In this paper we present a detailed study of the structures and morphologies of a sample of 1188 massive galaxies with M _ { * } \geq 10 ^ { 10 } M _ { \odot } between redshifts z = 1 - 3 within the Ultra Deep Survey ( UDS ) region of the Cosmic Assembly Near-infrared Deep Extragalactic Legacy Survey ( CANDELS ) field .
Using this sample we determine how galaxy structure and morphology evolve with time , and investigate the nature of galaxy structure at high redshift .
We visually classify our sample into disks , ellipticals and peculiar systems and correct for redshift effects on these classifications through simulations .
We find significant evolution in the fractions of galaxies at a given visual classification as a function of redshift .
The peculiar population is dominant at z > 2 with a substantial spheroid population , and a negligible disk population .

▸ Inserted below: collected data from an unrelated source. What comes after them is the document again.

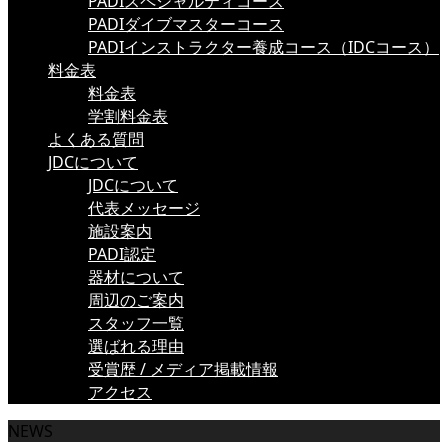
PADIスペシャルティコース
PADIダイブマスターコース
PADIインストラクター養成コース（IDCコース）
料金表
料金表
学割料金表
よくある質問
JDCについて
JDCについて
代表メッセージ
施設案内
PADI認定
器材について
周辺のご案内
スタッフ一覧
選ばれる理由
受賞歴 / メディア掲載情報
アクセス
NEWS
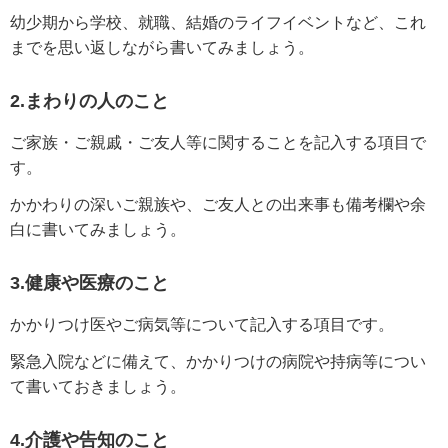
幼少期から学校、就職、結婚のライフイベントなど、これ
までを思い返しながら書いてみましょう。
2.まわりの人のこと
ご家族・ご親戚・ご友人等に関することを記入する項目で
す。
かかわりの深いご親族や、ご友人との出来事も備考欄や余
白に書いてみましょう。
3.健康や医療のこと
かかりつけ医やご病気等について記入する項目です。
緊急入院などに備えて、かかりつけの病院や持病等につい
て書いておきましょう。
4.介護や告知のこと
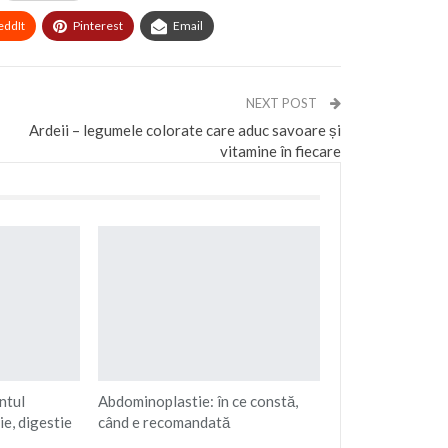
eddIt
Pinterest
Email
NEXT POST
Ardeii – legumele colorate care aduc savoare și
vitamine în fiecare
ntul
Abdominoplastie: în ce constă,
e, digestie
când e recomandată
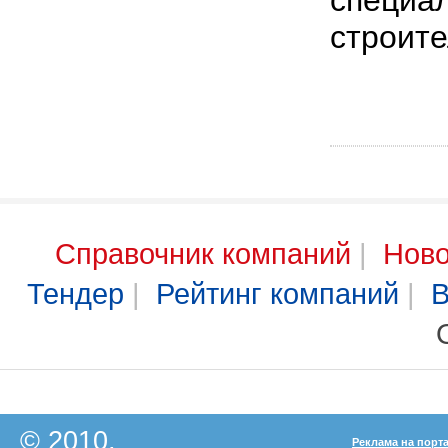
специа
строите
Справочник компаний
|
Ново
Тендер
|
Рейтинг компаний
|
В
© 2010,
Реклама на порт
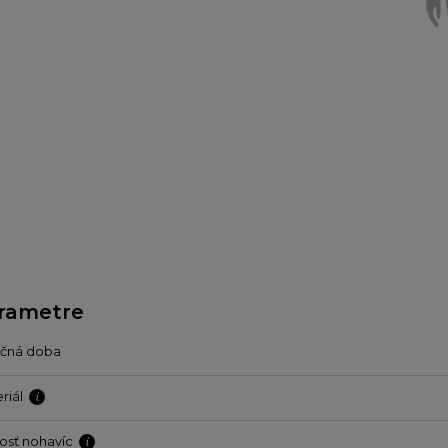
rametre
učná doba
riál
osť nohavíc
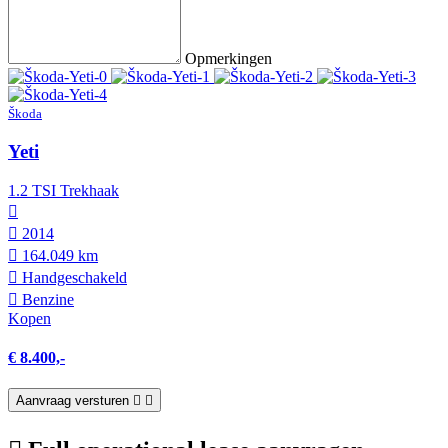
Opmerkingen
Škoda
Yeti
1.2 TSI Trekhaak
2014
164.049 km
Hand­geschakeld
Benzine
Kopen
€ 8.400,-
Aanvraag versturen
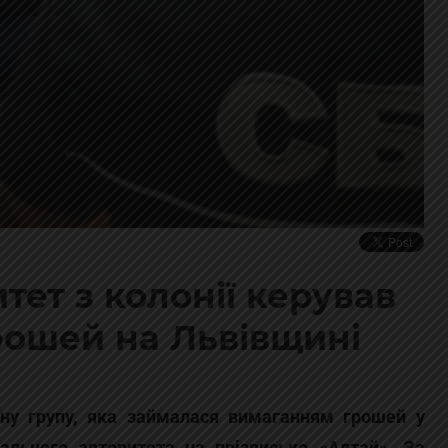
ет з колонії керував
рошей на Львівщині
нну групу, яка займалася вимаганням грошей у
ального авторитета на прізвисько «Алтай». За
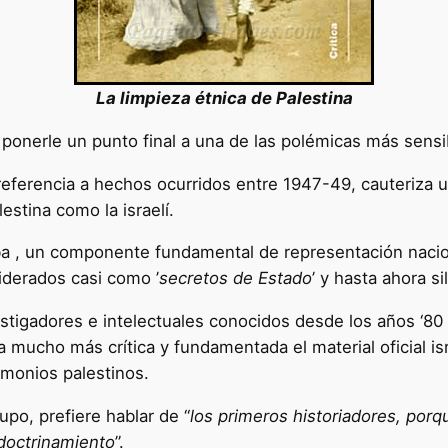
La limpieza étnica de Palestina
do ponerle un punto final a una de las polémicas más sens
 referencia a hechos ocurridos entre 1947-49, cauteriz
estina como la israelí.
kba , un componente fundamental de representación nacion
derados casi como ’
secretos de Estado
’ y hasta ahora s
stigadores e intelectuales conocidos desde los años ‘80
mucho más crítica y fundamentada el material oficial isr
timonios palestinos.
po, prefiere hablar de “
los primeros historiadores, porq
 adoctrinamiento
”.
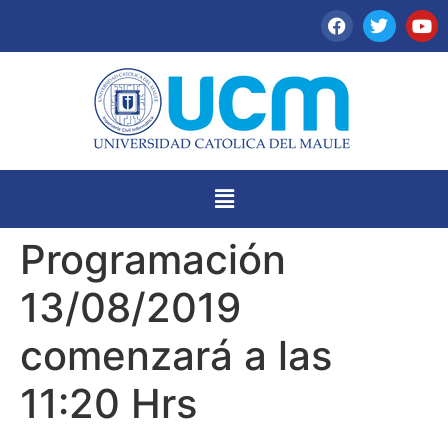
Programación
13/08/2019
comenzará a las
11:20 Hrs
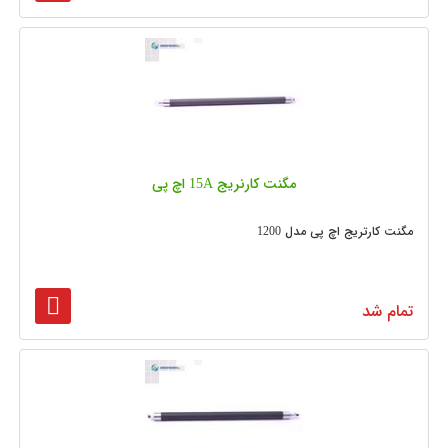
مگنت کارنریج 15A اچ پی
مگنت کارتریج اچ پی مدل 1200
تمام شد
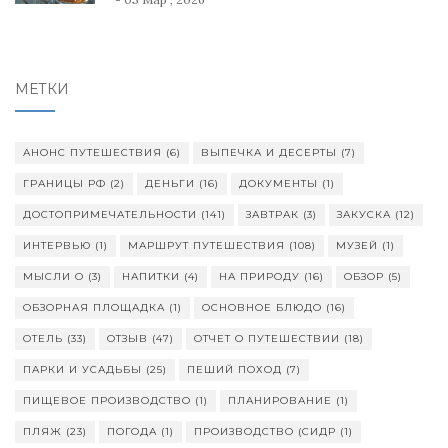
МЕТКИ
АНОНС ПУТЕШЕСТВИЯ
(6)
ВЫПЕЧКА И ДЕСЕРТЫ
(7)
ГРАНИЦЫ РФ
(2)
ДЕНЬГИ
(16)
ДОКУМЕНТЫ
(1)
ДОСТОПРИМЕЧАТЕЛЬНОСТИ
(141)
ЗАВТРАК
(3)
ЗАКУСКА
(12)
ИНТЕРВЬЮ
(1)
МАРШРУТ ПУТЕШЕСТВИЯ
(108)
МУЗЕЙ
(1)
МЫСЛИ О
(3)
НАПИТКИ
(4)
НА ПРИРОДУ
(16)
ОБЗОР
(5)
ОБЗОРНАЯ ПЛОЩАДКА
(1)
ОСНОВНОЕ БЛЮДО
(16)
ОТЕЛЬ
(33)
ОТЗЫВ
(47)
ОТЧЕТ О ПУТЕШЕСТВИИ
(18)
ПАРКИ И УСАДЬБЫ
(25)
ПЕШИЙ ПОХОД
(7)
ПИЩЕВОЕ ПРОИЗВОДСТВО
(1)
ПЛАНИРОВАНИЕ
(1)
ПЛЯЖ
(23)
ПОГОДА
(1)
ПРОИЗВОДСТВО (СИДР
(1)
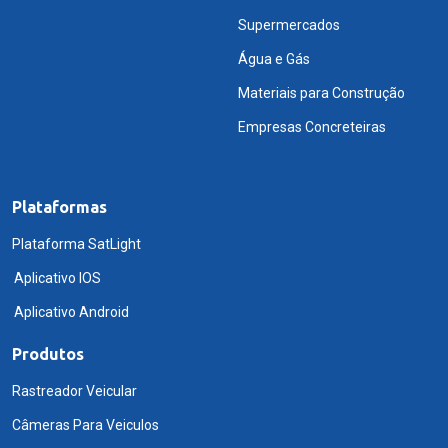
Supermercados
Água e Gás
Materiais para Construção
Empresas Concreteiras
Plataformas
Plataforma SatLight
Aplicativo IOS
Aplicativo Android
Produtos
Rastreador Veicular
Câmeras Para Veiculos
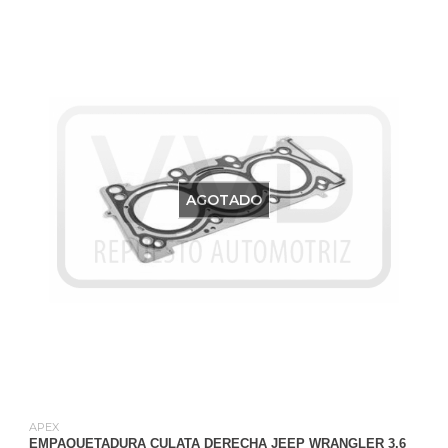
AGOTADO
APEX
EMPAQUETADURA CULATA DERECHA JEEP WRANGLER 3.6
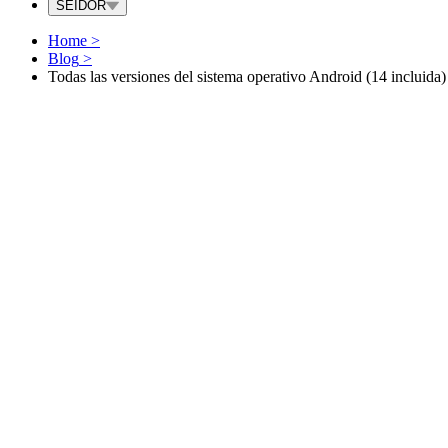
SEIDOR
Home
>
Blog
>
Todas las versiones del sistema operativo Android (14 incluida)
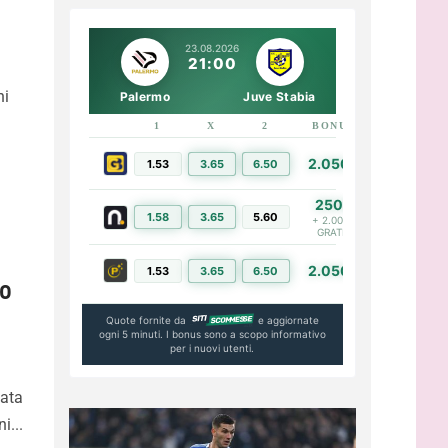
23.08.2026
21:00
ni
Palermo
Juve Stabia
1
X
2
BONUS
LINK
2.050€
1.53
3.65
6.50
PIÙ INFO
250€
1.58
3.65
5.60
PIÙ INFO
+ 2.000€
GRATIS
2.050€
1.53
3.65
6.50
PIÙ INFO
mo
Quote fornite da
e aggiornate
ogni 5 minuti. I bonus sono a scopo informativo
per i nuovi utenti.
nata
i...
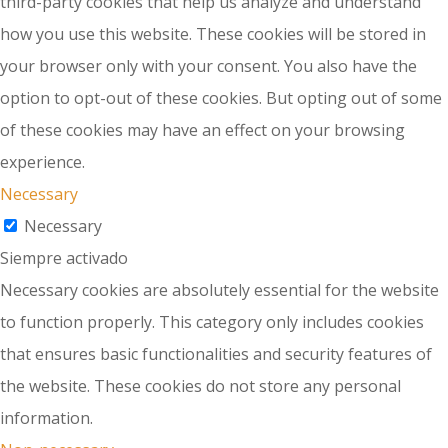
third-party cookies that help us analyze and understand
how you use this website. These cookies will be stored in
your browser only with your consent. You also have the
option to opt-out of these cookies. But opting out of some
of these cookies may have an effect on your browsing
experience.
Necessary
Necessary
Siempre activado
Necessary cookies are absolutely essential for the website
to function properly. This category only includes cookies
that ensures basic functionalities and security features of
the website. These cookies do not store any personal
information.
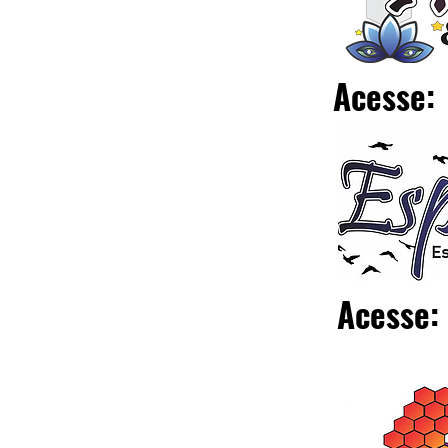
Acesse:
Acesse:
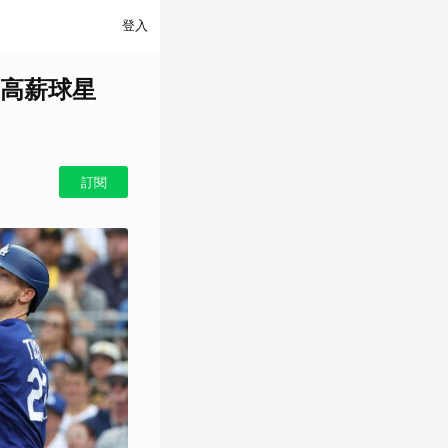
登入
高薪球星
訂閱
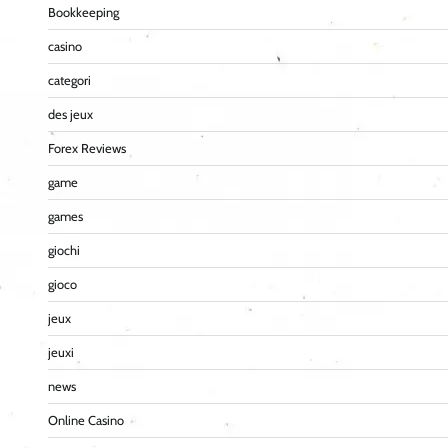
Bookkeeping
casino
categori
des jeux
Forex Reviews
game
games
giochi
gioco
jeux
jeuxi
news
Online Casino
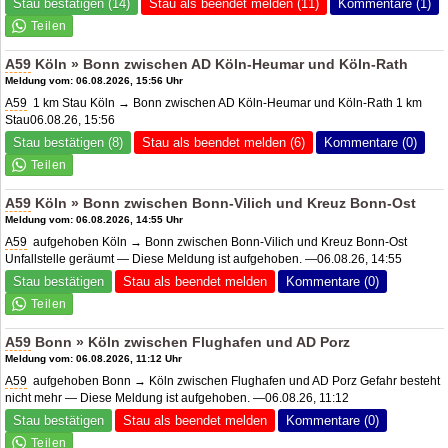
Stau bestätigen (14)
Stau als beendet melden (11)
Kommentare (1)
A59
Köln » Bonn zwischen
AD Köln-Heumar
und Köln-Rath
Meldung vom: 06.08.2026, 15:56 Uhr
A59
1 km Stau Köln → Bonn zwischen AD Köln-Heumar und Köln-Rath 1 km
Stau06.08.26, 15:56
Stau bestätigen (8)
Stau als beendet melden (6)
Kommentare (0)
A59
Köln » Bonn zwischen Bonn-Vilich und Kreuz Bonn-Ost
Meldung vom: 06.08.2026, 14:55 Uhr
A59
aufgehoben Köln → Bonn zwischen Bonn-Vilich und Kreuz Bonn-Ost
Unfallstelle geräumt — Diese Meldung ist aufgehoben. —06.08.26, 14:55
Stau bestätigen
Stau als beendet melden
Kommentare (0)
A59
Bonn » Köln zwischen Flughafen und
AD Porz
Meldung vom: 06.08.2026, 11:12 Uhr
A59
aufgehoben Bonn → Köln zwischen Flughafen und
AD Porz
Gefahr besteht
nicht mehr — Diese Meldung ist aufgehoben. —06.08.26, 11:12
Stau bestätigen
Stau als beendet melden
Kommentare (0)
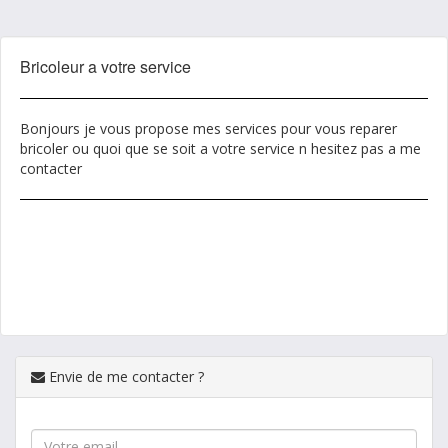
Bricoleur a votre service
Bonjours je vous propose mes services pour vous reparer
bricoler ou quoi que se soit a votre service n hesitez pas a me
contacter
Envie de me contacter ?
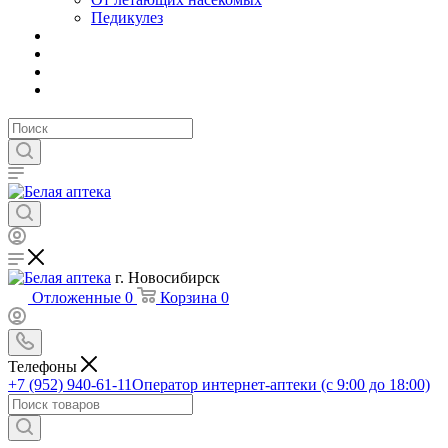
Педикулез
г. Новосибирск
Отложенные
0
Корзина
0
Телефоны
+7 (952) 940-61-11
Оператор интернет-аптеки (с 9:00 до 18:00)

We compute the transition redshift , z _ { trans } , where the combined fraction of spheroidal and disk galaxies is equal to that of the peculiar population , as z _ { trans } = 1.86 \pm 0.62 for galaxies in our stellar mass range .
We find that this transition changes as a function of stellar mass , with Hubble-type galaxies becoming dominant at higher redshifts for higher mass galaxies ( z _ { trans } = 2.22 \pm 0.82 ) , than for the lower mass galaxies ( z _ { trans } = 1.73 \pm 0.57 ) .
Higher mass galaxies become morphologically settled before their lower mass counterparts , a form of morphological downsizing .
We furthermore compare our visual classifications with Sérsic index , the concentration , asymmetry and clumpiness ( CAS ) parameters , star formation rate and rest frame U - B colour .
We find links between the colour of a galaxy , its star formation rate and how extended or peculiar it appears .
Finally , we discuss the negligible z > 2 disk fraction based on visual morphologies and speculate that this is an effect of forming disks appearing peculiar through processes such as violent disk instabilities or mergers .
We conclude that to properly define and measure high redshift morphology and structure a new and more exact classification scheme is needed .